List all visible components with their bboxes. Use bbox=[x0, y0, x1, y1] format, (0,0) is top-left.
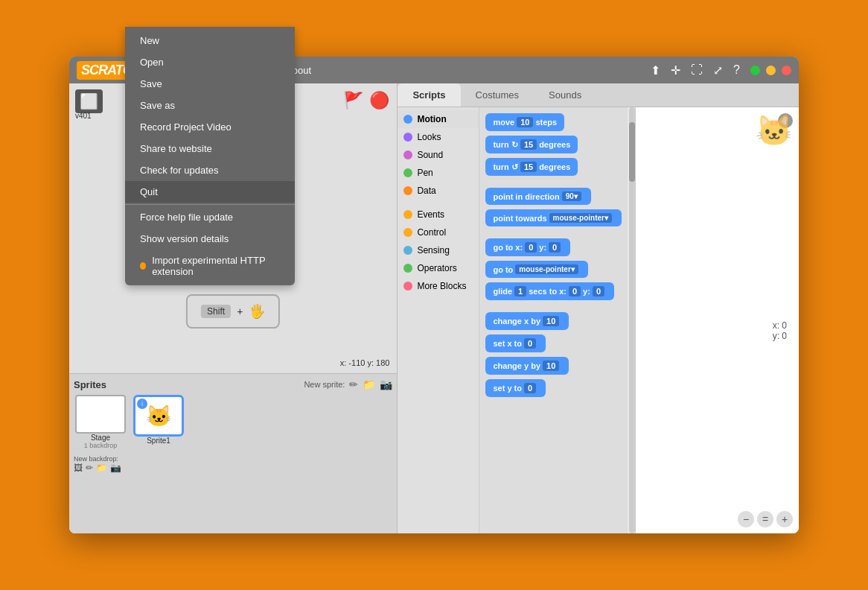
window-maximize[interactable] bbox=[750, 66, 760, 75]
menu-item-share[interactable]: Share to website bbox=[125, 138, 295, 159]
tab-sounds[interactable]: Sounds bbox=[534, 83, 596, 107]
events-dot bbox=[403, 210, 412, 219]
menu-item-save[interactable]: Save bbox=[125, 73, 295, 95]
sound-dot bbox=[403, 150, 412, 159]
stage-thumb-label: Stage bbox=[91, 434, 110, 442]
sprite-stage-coords: x: 0 y: 0 bbox=[773, 320, 787, 341]
y-coord-label: y: bbox=[367, 358, 376, 367]
new-sprite-camera-btn[interactable]: 📷 bbox=[380, 378, 392, 390]
menu-item-force-help[interactable]: Force help file update bbox=[125, 206, 295, 228]
new-backdrop-icons: 🖼 ✏ 📁 📷 bbox=[74, 463, 392, 473]
category-sound-label: Sound bbox=[417, 150, 443, 160]
tab-costumes[interactable]: Costumes bbox=[461, 83, 534, 107]
backdrop-image-btn[interactable]: 🖼 bbox=[74, 463, 83, 473]
new-backdrop-label: New backdrop: bbox=[74, 455, 392, 463]
new-backdrop-section: New backdrop: 🖼 ✏ 📁 📷 bbox=[74, 455, 392, 473]
more-blocks-dot bbox=[403, 282, 412, 291]
right-panel: Scripts Costumes Sounds Motion Looks bbox=[398, 83, 799, 533]
save-icon[interactable]: ⬆ bbox=[651, 63, 660, 77]
menu-item-check-updates[interactable]: Check for updates bbox=[125, 159, 295, 181]
stage-thumbnail[interactable]: Stage 1 backdrop bbox=[74, 395, 127, 449]
new-sprite-icons: ✏ 📁 📷 bbox=[349, 378, 392, 390]
blocks-palette: move 10 steps turn ↻ 15 degrees turn ↺ 1… bbox=[479, 107, 628, 533]
zoom-reset-btn[interactable]: = bbox=[757, 511, 773, 527]
block-turn-cw[interactable]: turn ↻ 15 degrees bbox=[485, 136, 578, 153]
sprite1-thumb-box: i 🐱 bbox=[133, 395, 184, 437]
window-close[interactable] bbox=[782, 66, 791, 75]
blocks-scrollbar-thumb[interactable] bbox=[629, 122, 635, 182]
sprite-selector-btn[interactable]: ⬜ bbox=[75, 89, 103, 113]
zoom-in-btn[interactable]: + bbox=[776, 511, 793, 527]
block-categories: Motion Looks Sound Pen bbox=[398, 107, 479, 533]
category-operators[interactable]: Operators bbox=[398, 259, 479, 277]
category-sensing[interactable]: Sensing bbox=[398, 241, 479, 259]
block-turn-ccw[interactable]: turn ↺ 15 degrees bbox=[485, 158, 578, 176]
backdrop-camera-btn[interactable]: 📷 bbox=[110, 463, 121, 473]
zoom-controls: − = + bbox=[738, 511, 793, 527]
menu-separator bbox=[125, 204, 295, 205]
sprite-info-badge[interactable]: i bbox=[137, 399, 147, 409]
new-sprite-draw-btn[interactable]: ✏ bbox=[349, 378, 358, 390]
new-sprite-upload-btn[interactable]: 📁 bbox=[363, 378, 375, 390]
category-events[interactable]: Events bbox=[398, 206, 479, 223]
block-point-towards[interactable]: point towards mouse-pointer▾ bbox=[485, 209, 622, 226]
category-motion[interactable]: Motion bbox=[398, 110, 479, 128]
zoom-out-btn[interactable]: − bbox=[738, 511, 754, 527]
looks-dot bbox=[403, 133, 412, 142]
expand-icon[interactable]: ⤢ bbox=[713, 63, 723, 77]
category-looks[interactable]: Looks bbox=[398, 128, 479, 146]
block-go-to-mouse[interactable]: go to mouse-pointer▾ bbox=[485, 261, 587, 278]
menu-item-show-version[interactable]: Show version details bbox=[125, 228, 295, 250]
category-more-blocks[interactable]: More Blocks bbox=[398, 277, 479, 295]
block-set-x[interactable]: set x to 0 bbox=[485, 334, 546, 352]
sprite1-label: Sprite1 bbox=[147, 437, 170, 445]
window-controls bbox=[750, 66, 791, 75]
sprite-y-coord: y: 0 bbox=[773, 331, 787, 341]
block-go-to-xy[interactable]: go to x:0 y:0 bbox=[485, 238, 570, 256]
help-icon[interactable]: ? bbox=[733, 63, 740, 77]
fullscreen-icon[interactable]: ⛶ bbox=[691, 63, 703, 77]
window-minimize[interactable] bbox=[766, 66, 776, 75]
block-move-steps[interactable]: move 10 steps bbox=[485, 113, 564, 131]
category-motion-label: Motion bbox=[417, 114, 446, 124]
green-flag-button[interactable]: 🚩 bbox=[343, 91, 363, 110]
tab-scripts[interactable]: Scripts bbox=[398, 83, 460, 107]
sprites-bar: Sprites New sprite: ✏ 📁 📷 Stage 1 backdr… bbox=[69, 374, 397, 533]
menu-item-quit[interactable]: Quit bbox=[125, 181, 295, 203]
cat-sprite-icon: 🐱 bbox=[146, 404, 172, 428]
category-data[interactable]: Data bbox=[398, 182, 479, 200]
category-more-blocks-label: More Blocks bbox=[417, 281, 466, 291]
category-pen[interactable]: Pen bbox=[398, 164, 479, 182]
category-data-label: Data bbox=[417, 185, 435, 196]
shortcut-display: Shift + 🖐 bbox=[186, 294, 280, 329]
block-change-x[interactable]: change x by 10 bbox=[485, 312, 569, 330]
backdrop-draw-btn[interactable]: ✏ bbox=[86, 463, 93, 473]
stage-thumb-box bbox=[75, 395, 126, 434]
block-change-y[interactable]: change y by 10 bbox=[485, 357, 569, 375]
category-control[interactable]: Control bbox=[398, 223, 479, 241]
control-dot bbox=[403, 228, 412, 237]
y-coord-value: 180 bbox=[376, 358, 389, 367]
pen-dot bbox=[403, 168, 412, 177]
sprites-list: Stage 1 backdrop i 🐱 Sprite1 bbox=[74, 395, 392, 449]
data-dot bbox=[403, 186, 412, 195]
block-point-direction[interactable]: point in direction 90▾ bbox=[485, 188, 590, 205]
motion-dot bbox=[403, 115, 412, 124]
menu-item-open[interactable]: Open bbox=[125, 57, 295, 73]
menu-item-record-video[interactable]: Record Project Video bbox=[125, 116, 295, 138]
move-icon[interactable]: ✛ bbox=[671, 63, 680, 77]
backdrop-upload-btn[interactable]: 📁 bbox=[96, 463, 107, 473]
category-sound[interactable]: Sound bbox=[398, 146, 479, 164]
sprite1-thumbnail[interactable]: i 🐱 Sprite1 bbox=[133, 395, 184, 449]
sprite-label: v401 bbox=[75, 112, 92, 120]
sprites-header: Sprites New sprite: ✏ 📁 📷 bbox=[74, 378, 392, 390]
menu-item-import-http[interactable]: Import experimental HTTP extension bbox=[125, 250, 295, 282]
stop-button[interactable]: 🔴 bbox=[369, 91, 389, 110]
block-glide[interactable]: glide 1 secs to x:0 y:0 bbox=[485, 282, 614, 300]
blocks-scrollbar[interactable] bbox=[629, 107, 635, 533]
category-pen-label: Pen bbox=[417, 168, 433, 178]
block-set-y[interactable]: set y to 0 bbox=[485, 379, 546, 397]
x-coord-label: x: bbox=[340, 358, 349, 367]
toolbar-icons: ⬆ ✛ ⛶ ⤢ ? bbox=[651, 63, 740, 77]
menu-item-save-as[interactable]: Save as bbox=[125, 95, 295, 116]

▸ WHAT THE TASK ASKS
What is the number of lines in the material above that include "degrees"? Answer with the number only.

▸ TASK OUTPUT
3